Part 4 - Unknown

12K 1.5K 317
                                    

Mataku mengerjap terbuka, pandanganku terasa terputar saat itu juga. Aku meringis kesakitan merasakan pusing yang mendera di kepalaku, namun kemudian, beberapa saat kemudian, rasa itu hilang, dan pandanganku berangsur-angsur menjadi jelas.

Kutegakkan tubuhku kemudian menatap sekeliling. Dahiku berkerut begitu menyadari aku tidak berada di kamarku. Tempat apa ini? Sangat asing. Baiklah, apa yang terjadi semalam? Memoriku mulai melayang-layang, dan seketika aku teringat, bahwa aku terjatuh, lalu semuanya menjadi gelap, dan aku terbangun di sini. Namun yang aneh, mengapa aku bisa terbangun di sini?

Atau mungkinkah aku menghayal, bahwa semalam aku tidur di kamar, bukan terjatuh? Tetapi ini bukan kamarku. Aku ingat betul ketika kepalaku terhantam sesuatu yang kurasa adalah lantai.

Kamar ini tak besar, namun tak bisa dikatakan kecil juga. Ranjang berukuran single, dengan nakas di samping ranjang, sementara selimut cokelat muda menutupi dari perut hingga kakiku. Dinding kamar berwarna krem. Namun terkesan nyaman, ditambah sebuah lukisan angsa yang sangat indah tergantung di dinding. Tak ada perabotan lain selain ranjang, nakas, lukisan, lampu tiang tinggi, dan tiang gantung untuk topi dan mantel.

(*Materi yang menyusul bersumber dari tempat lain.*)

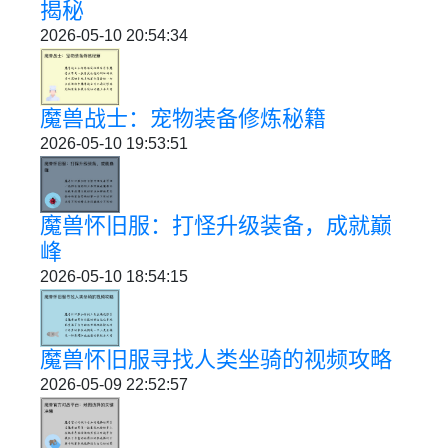
揭秘
2026-05-10 20:54:34
魔兽战士：宠物装备修炼秘籍
2026-05-10 19:53:51
魔兽怀旧服：打怪升级装备，成就巅
峰
2026-05-10 18:54:15
魔兽怀旧服寻找人类坐骑的视频攻略
2026-05-09 22:52:57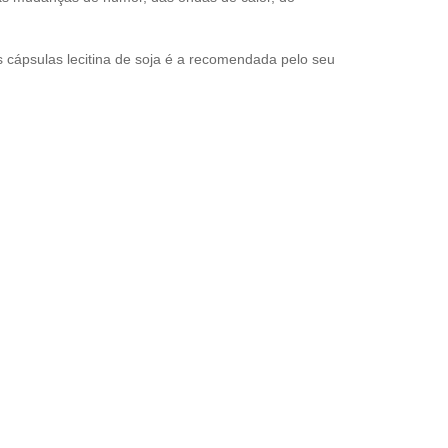
 cápsulas lecitina de soja é a recomendada pelo seu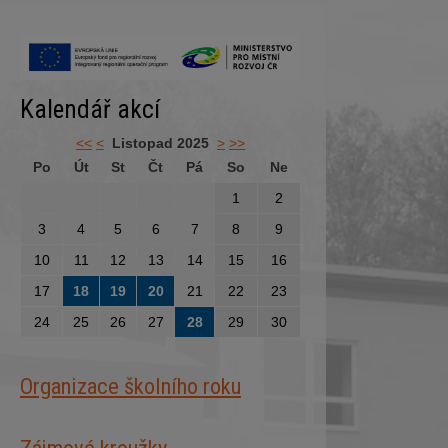
Kalendář akcí
<<
<
Listopad 2025
>
>>
Po
Út
St
Čt
Pá
So
Ne
1
2
3
4
5
6
7
8
9
10
11
12
13
14
15
16
17
18
19
20
21
22
23
24
25
26
27
28
29
30
Organizace školního roku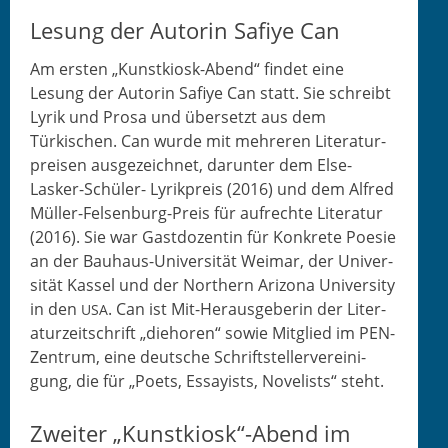
Lesung der Autorin Safiye Can
Am ersten „Kun­stkiosk-Abend“ find­et eine
Lesung der Autorin Safiye Can statt. Sie schreibt
Lyrik und Prosa und über­set­zt aus dem
Türkischen. Can wurde mit mehreren Lit­er­atur­
preisen aus­geze­ich­net, darunter dem Else-
Lasker-Schüler- Lyrikpreis (2016) und dem Alfred
Müller-Felsen­burg-Preis für aufrechte Lit­er­atur
(2016). Sie war Gast­dozentin für Konkrete Poe­sie
an der Bauhaus-Uni­ver­sität Weimar, der Uni­ver­
sität Kas­sel und der North­ern Ari­zona Uni­ver­si­ty
in den
. Can ist Mit-Her­aus­ge­berin der Lit­er­
USA
aturzeitschrift „diehoren“ sowie Mit­glied im PEN-
Zen­trum, eine deutsche Schrift­stellervere­ini­
gung, die für „Poets, Essay­ists, Nov­el­ists“ steht.
Zweiter „Kunstkiosk“-Abend im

Rasa nyut-nyutan masih mendera di sisi kepalaku. Kepalaku menghantam lantai, atau meja dapur, atau apalah itu. Yang jelas kepalaku terbentur keras. Astaga, sakit sekali. Dan berusaha berpikir tempat apa ini membuatku semakin pusing.

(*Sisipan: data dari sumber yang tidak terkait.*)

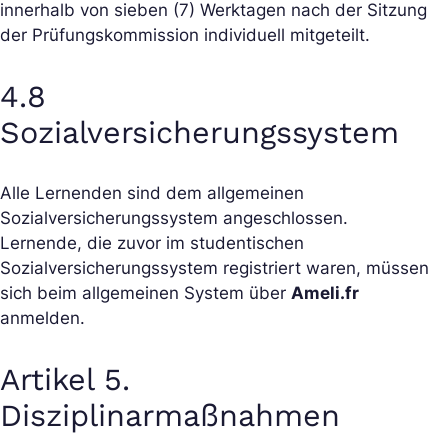
innerhalb von sieben (7) Werktagen nach der Sitzung
der Prüfungskommission individuell mitgeteilt.
4.8
Sozialversicherungssystem
Alle Lernenden sind dem allgemeinen
Sozialversicherungssystem angeschlossen.
Lernende, die zuvor im studentischen
Sozialversicherungssystem registriert waren, müssen
sich beim allgemeinen System über
Ameli.fr
anmelden.
Artikel 5.
Disziplinarmaßnahmen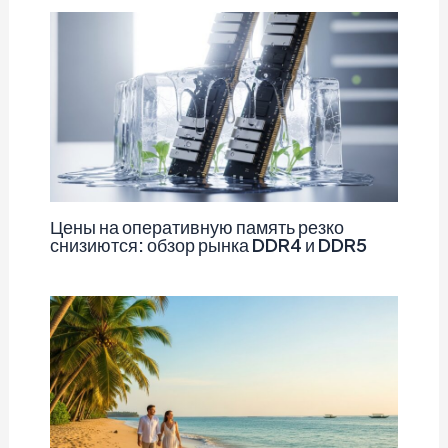
Цены на оперативную память резко
снизиются: обзор рынка DDR4 и DDR5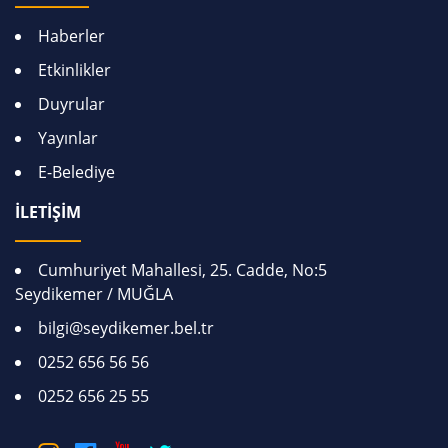
Haberler
Etkinlikler
Duyrular
Yayınlar
E-Belediye
İLETİŞİM
Cumhuriyet Mahallesi, 25. Cadde, No:5
Seydikemer / MUĞLA
bilgi@seydikemer.bel.tr
0252 656 56 56
0252 656 25 55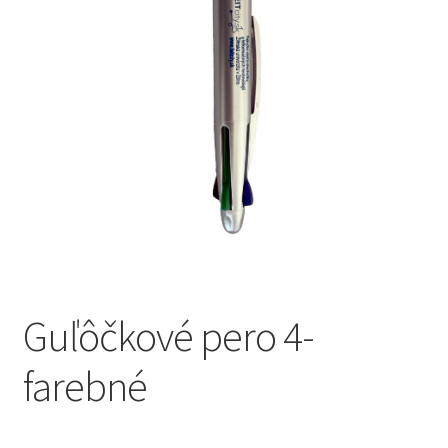
Refund and Returns Policy
Guľôčkové pero 4-
farebné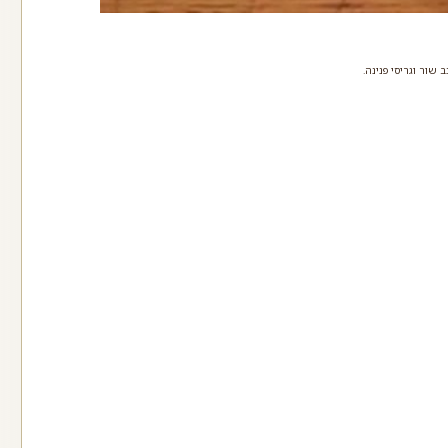
שור וגריסי פנינה.
מח רב תכליתי (קמח
בן) ללא צורך בניפוי
רא עוד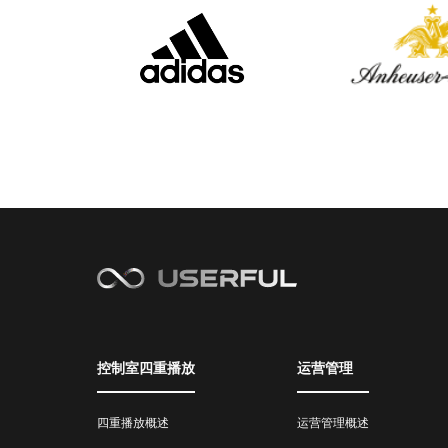
控制室四重播放
运营管理
四重播放概述
运营管理概述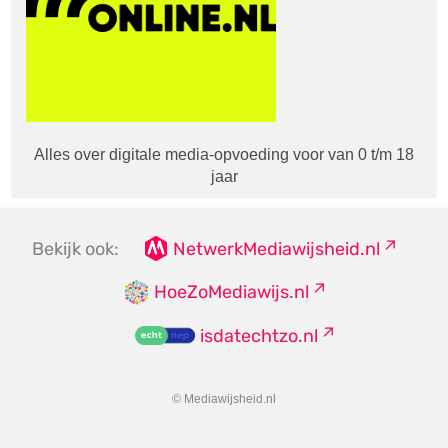
Alles over digitale media-opvoeding voor van 0 t/m 18
jaar
Bekijk ook:
NetwerkMediawijsheid.nl
HoeZoMediawijs.nl
isdatechtzo.nl
© Mediawijsheid.nl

Tiba-tiba, pintu coklat itu terbuka, membuatku seketika terkesiap. Seorang lelaki menyembulkan kepalanya dari balik pintu, melirikku. Tampak ia tak kalah terkejut. Namun kemudian, ia tersenyum kaku, melangkah masuk ke dalam kamar, membuatku buru-buru menyibak selimut, hendak bangkit. Namun tiba-tiba ia mengangkat tangannya.

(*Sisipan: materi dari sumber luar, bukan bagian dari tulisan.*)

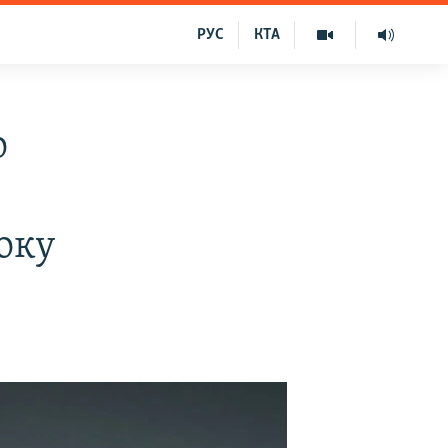
РУС
КТА
о
року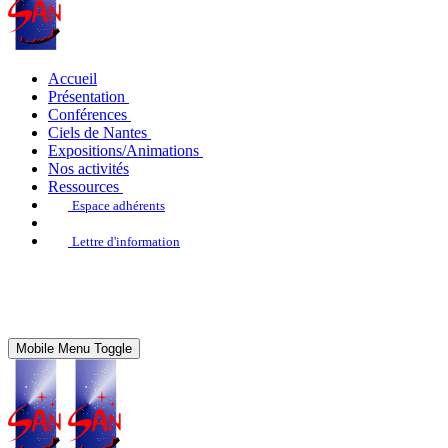
Accueil
Présentation
Conférences
Ciels de Nantes
Expositions/Animations
Nos activités
Ressources
Espace adhérents
Lettre d'information
Mobile Menu Toggle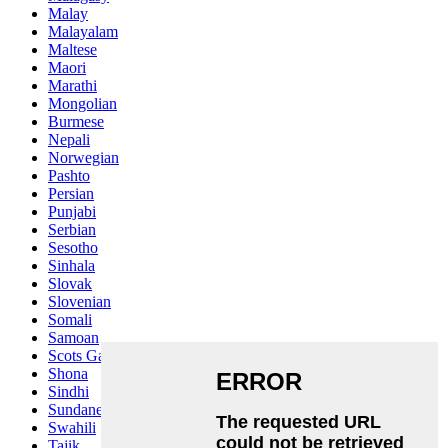
Malay
Malayalam
Maltese
Maori
Marathi
Mongolian
Burmese
Nepali
Norwegian
Pashto
Persian
Punjabi
Serbian
Sesotho
Sinhala
Slovak
Slovenian
Somali
Samoan
Scots Gaelic
Shona
Sindhi
Sundanese
Swahili
Tajik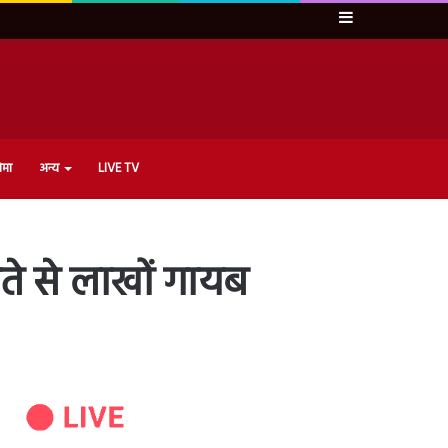
Sidebar
ेमा
अन्य
LIVE TV
ते से लाखों गायब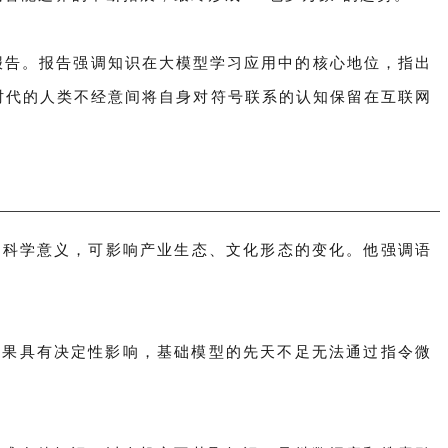
报告。报告强调知识在大模型学习应用中的核心地位，指出
时代的人类不经意间将自身对符号联系的认知保留在互联网
外更具科学意义，可影响产业生态、文化形态的变化。他强调语
效果具有决定性影响，基础模型的先天不足无法通过指令微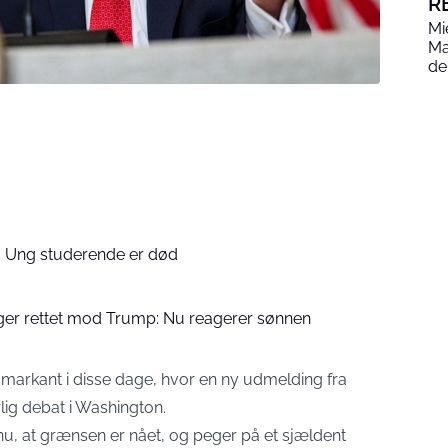
R
Mi
Ma
de
: Ung studerende er død
ger rettet mod Trump: Nu reagerer sønnen
r markant i disse dage, hvor en ny udmelding fra
lig debat i Washington.
nu, at grænsen er nået, og peger på et sjældent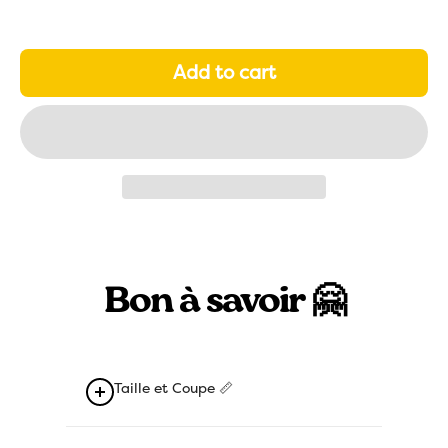
L
XL
Add to cart
2XL
3XL
4XL
5XL
Bon à savoir 🤗
Taille et Coupe 📏
taille normalement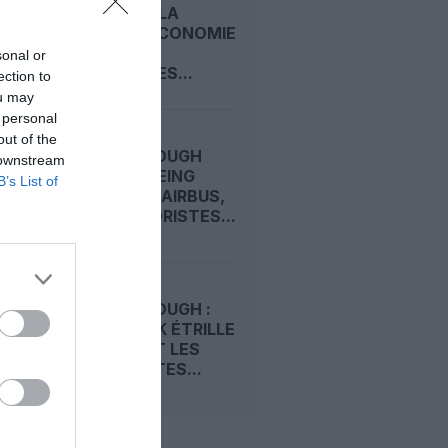
VOYAGE : LA
CLASSE ECONOMIE
PREMIUM
sonal or
D’EMIRATES...
ection to
ou may
 personal
out of the
FARNBOROUGH
 downstream
2026 : BOEING
B’s List of
DEVANCE AIRBUS,
LES MOTORISTES...
FARNBOROUGH :
TIM CLARK ÉTRILLE
BOEING ET LES
MOTORISTES...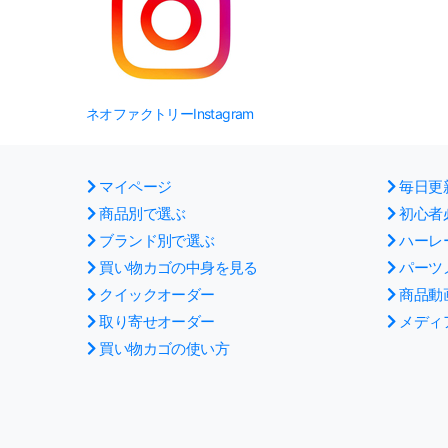
ネオファクトリーInstagram
マイページ
毎日更
商品別で選ぶ
初心者
ブランド別で選ぶ
ハーレ
買い物カゴの中身を見る
パーツ
クイックオーダー
商品動
取り寄せオーダー
メディ
買い物カゴの使い方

"Hey, jangan bangkit dahulu. Aku tak akan macam-macam." Suaranya terdengar lembut. Aku menatapnya dengan was-was, sementara ia menghampiriku, duduk di pinggir ranjang. Sontak aku pun meringsut menjauh.

"S-siapa kau? Dan di mana aku?"

Ia menoleh ke arahku, dan tersenyum tipis. "Maafkan aku, Nona, telah membawamu dengan lancang ke sini. Namun kemarin, aku menemukanmu tak sadarkan diri di gang, dan aku khawatir akan ada sesuatu yang buruk terjadi, jadi aku memutuskan membawamu ke rumahku. Sungguh aku tak memiliki niat apapun."

"Pingsan?" Aku mengerutkan keningku. "Tunggu, jam berapa sekarang?"

"Pukul 7.30. Kau tergeletak begitu saja di gang, tepatnya sekitar pukul 11.00 malam."

Aku terdiam. Mengapa semuanya terasa begitu aneh? Lelaki itu masih berdiri sambil menatapku. Aku menatapnya penuh tanya. "Dan kau menemukanku di sebuah gang?"

"Ya, Nona. Sangat tidak baik meninggalkan seorang gadis sepertimu tak sadarkan diri di gang sepi seperti itu. Aku sungguh minta maaf lancang membawamu ke kediamanku. Sungguh, aku tak memiliki niat jahat." Ia kembali meminta maaf.

Aku mengusap tengkukku dengan kikuk. "Er, terima kasih."

"Sama-sama," Ia kembali menyunggingkan senyumnya. Kemudian ia tersentak, dan merutuki dirinya. "Ah, astaga, aku lupa mengenalkan diriku. Aku Aiden. Dan kau?"

Untuk sesaat, aku tertegun ketika mengetahui siapa namanya. Ah, ada ribuan orang yang bernama Aiden di luar sana. Aku tersenyum tipis. "Sarah."

"Oh, oke. Nama yang indah," pujinya, lagi-lagi, dengan senyuman yang tersungging di bibirnya. "Aku baru saja membuat sarapan. Ayo, kau pasti lapar."

Dengan kikuk, aku turun dari ranjang, dan mengikutinya dari belakang. Rumah Aiden terlihat sangat nyaman, meski tak besar. Beberapa perabotan dan ornamen rumahnya terbuat dari kayu berwarna coklat gelap, sementara di sepanjang lorong, tergantung beberapa lukisan yang indah.